***** EXERCISE MATERIAL

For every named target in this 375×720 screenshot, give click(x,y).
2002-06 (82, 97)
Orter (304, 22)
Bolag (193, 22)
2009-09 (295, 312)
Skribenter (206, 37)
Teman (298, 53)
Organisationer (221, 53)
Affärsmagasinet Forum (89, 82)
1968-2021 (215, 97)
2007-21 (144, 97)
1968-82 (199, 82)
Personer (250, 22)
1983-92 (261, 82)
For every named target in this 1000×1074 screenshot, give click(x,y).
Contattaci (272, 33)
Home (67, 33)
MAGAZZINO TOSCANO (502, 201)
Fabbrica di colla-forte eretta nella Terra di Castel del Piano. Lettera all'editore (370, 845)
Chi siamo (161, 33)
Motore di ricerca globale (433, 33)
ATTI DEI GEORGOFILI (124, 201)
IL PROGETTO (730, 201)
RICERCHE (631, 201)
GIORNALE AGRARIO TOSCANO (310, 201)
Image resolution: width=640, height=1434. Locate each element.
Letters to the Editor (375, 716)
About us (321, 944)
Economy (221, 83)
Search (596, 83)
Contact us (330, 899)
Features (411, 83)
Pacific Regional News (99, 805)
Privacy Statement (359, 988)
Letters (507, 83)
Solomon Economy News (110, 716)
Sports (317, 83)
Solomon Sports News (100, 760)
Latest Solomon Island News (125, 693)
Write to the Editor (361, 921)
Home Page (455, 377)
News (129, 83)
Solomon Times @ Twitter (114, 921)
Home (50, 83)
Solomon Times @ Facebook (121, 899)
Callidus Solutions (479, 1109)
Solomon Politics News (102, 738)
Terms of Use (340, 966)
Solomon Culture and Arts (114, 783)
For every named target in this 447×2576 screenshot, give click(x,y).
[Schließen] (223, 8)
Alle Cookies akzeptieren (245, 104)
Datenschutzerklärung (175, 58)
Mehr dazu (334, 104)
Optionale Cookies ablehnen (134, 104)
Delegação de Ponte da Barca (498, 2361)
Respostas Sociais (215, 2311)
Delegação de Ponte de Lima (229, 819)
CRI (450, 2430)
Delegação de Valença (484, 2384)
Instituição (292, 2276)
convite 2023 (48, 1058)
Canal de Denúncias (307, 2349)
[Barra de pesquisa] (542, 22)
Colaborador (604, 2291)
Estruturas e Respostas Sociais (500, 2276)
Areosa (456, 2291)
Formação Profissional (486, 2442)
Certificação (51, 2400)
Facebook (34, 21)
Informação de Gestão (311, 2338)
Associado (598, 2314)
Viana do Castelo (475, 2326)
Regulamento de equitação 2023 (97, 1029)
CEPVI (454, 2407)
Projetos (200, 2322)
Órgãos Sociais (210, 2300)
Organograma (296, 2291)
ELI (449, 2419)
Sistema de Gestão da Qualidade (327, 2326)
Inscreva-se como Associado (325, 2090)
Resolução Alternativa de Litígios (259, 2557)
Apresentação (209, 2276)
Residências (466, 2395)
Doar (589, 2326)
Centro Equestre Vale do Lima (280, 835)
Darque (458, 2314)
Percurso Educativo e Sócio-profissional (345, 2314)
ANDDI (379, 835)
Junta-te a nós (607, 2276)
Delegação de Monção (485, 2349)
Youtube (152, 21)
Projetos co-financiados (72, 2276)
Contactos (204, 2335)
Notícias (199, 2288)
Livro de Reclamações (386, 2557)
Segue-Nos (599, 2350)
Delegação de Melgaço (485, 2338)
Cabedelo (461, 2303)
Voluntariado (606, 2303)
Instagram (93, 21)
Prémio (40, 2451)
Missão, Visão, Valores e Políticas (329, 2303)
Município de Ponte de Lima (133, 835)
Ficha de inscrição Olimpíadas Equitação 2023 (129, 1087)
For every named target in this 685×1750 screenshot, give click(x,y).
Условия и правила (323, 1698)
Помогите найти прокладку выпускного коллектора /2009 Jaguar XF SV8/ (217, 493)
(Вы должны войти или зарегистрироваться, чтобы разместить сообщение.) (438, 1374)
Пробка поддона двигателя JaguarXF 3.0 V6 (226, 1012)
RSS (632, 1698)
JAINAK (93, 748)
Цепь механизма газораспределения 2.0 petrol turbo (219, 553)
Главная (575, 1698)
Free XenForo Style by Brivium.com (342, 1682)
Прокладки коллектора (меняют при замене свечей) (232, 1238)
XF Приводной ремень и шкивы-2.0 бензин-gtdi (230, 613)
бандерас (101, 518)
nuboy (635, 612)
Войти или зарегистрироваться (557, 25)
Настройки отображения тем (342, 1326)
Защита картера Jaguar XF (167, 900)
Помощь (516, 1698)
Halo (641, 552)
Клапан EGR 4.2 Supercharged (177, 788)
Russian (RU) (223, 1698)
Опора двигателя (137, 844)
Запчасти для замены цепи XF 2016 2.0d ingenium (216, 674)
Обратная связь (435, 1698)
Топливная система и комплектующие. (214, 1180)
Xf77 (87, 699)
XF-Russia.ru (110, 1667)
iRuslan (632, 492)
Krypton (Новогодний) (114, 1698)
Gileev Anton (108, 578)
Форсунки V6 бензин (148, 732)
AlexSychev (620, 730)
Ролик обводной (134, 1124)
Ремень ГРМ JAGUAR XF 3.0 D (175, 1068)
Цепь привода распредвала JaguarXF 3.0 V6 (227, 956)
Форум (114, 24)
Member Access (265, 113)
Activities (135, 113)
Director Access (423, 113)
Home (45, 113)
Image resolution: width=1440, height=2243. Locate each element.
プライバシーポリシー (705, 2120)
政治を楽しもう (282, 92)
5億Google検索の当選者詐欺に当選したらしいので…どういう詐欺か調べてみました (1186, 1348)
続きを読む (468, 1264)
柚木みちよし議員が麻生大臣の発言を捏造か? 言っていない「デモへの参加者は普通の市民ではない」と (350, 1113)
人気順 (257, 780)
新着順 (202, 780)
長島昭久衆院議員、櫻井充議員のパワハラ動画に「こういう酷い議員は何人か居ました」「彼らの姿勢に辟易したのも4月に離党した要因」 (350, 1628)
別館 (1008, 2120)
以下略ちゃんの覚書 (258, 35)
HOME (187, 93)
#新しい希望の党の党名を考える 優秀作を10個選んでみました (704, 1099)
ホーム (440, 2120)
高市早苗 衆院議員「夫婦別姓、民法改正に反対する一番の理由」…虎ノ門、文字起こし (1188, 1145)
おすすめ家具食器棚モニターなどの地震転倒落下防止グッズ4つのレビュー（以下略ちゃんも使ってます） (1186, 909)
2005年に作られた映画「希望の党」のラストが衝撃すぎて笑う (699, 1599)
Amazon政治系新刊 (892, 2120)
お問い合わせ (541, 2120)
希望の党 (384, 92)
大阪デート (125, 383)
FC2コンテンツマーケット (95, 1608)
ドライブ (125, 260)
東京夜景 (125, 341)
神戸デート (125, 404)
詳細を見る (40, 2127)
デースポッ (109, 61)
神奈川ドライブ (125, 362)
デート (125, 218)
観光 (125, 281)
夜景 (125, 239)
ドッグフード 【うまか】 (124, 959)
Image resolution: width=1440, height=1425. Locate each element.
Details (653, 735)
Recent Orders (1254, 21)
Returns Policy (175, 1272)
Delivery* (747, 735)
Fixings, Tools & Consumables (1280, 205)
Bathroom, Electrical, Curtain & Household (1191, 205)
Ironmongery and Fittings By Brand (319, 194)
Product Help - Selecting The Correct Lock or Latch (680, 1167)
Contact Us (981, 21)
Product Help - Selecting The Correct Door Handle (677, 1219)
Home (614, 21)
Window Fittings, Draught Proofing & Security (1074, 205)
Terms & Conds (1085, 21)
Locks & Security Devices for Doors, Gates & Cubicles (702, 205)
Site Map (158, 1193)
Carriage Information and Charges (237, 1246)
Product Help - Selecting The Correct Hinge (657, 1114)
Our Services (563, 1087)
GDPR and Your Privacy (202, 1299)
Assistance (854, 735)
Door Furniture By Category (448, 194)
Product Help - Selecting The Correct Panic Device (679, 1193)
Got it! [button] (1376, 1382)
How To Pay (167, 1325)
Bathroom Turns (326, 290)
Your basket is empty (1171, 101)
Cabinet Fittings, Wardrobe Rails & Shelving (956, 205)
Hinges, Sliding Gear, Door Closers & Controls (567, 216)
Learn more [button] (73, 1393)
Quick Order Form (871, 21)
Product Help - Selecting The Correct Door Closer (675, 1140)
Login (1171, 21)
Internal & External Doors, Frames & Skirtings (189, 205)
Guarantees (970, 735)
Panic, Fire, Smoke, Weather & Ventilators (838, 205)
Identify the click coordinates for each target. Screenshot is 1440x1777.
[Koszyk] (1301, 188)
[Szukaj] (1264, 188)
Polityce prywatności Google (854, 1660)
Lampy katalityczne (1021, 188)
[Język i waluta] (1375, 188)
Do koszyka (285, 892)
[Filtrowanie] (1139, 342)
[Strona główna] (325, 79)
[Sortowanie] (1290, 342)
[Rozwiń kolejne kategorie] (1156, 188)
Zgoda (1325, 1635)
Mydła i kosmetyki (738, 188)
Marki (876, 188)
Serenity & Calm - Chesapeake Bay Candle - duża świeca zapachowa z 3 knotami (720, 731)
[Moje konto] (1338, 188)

**********

Would you please copy exactly the part of the entries above that begins at the line containing "ELI (449, 2419)" and ends at the line containing "Centro Equestre Vale do Lima (280, 835)", both lines included?

ELI (449, 2419)
Sistema de Gestão da Qualidade (327, 2326)
Inscreva-se como Associado (325, 2090)
Resolução Alternativa de Litígios (259, 2557)
Apresentação (209, 2276)
Residências (466, 2395)
Doar (589, 2326)
Centro Equestre Vale do Lima (280, 835)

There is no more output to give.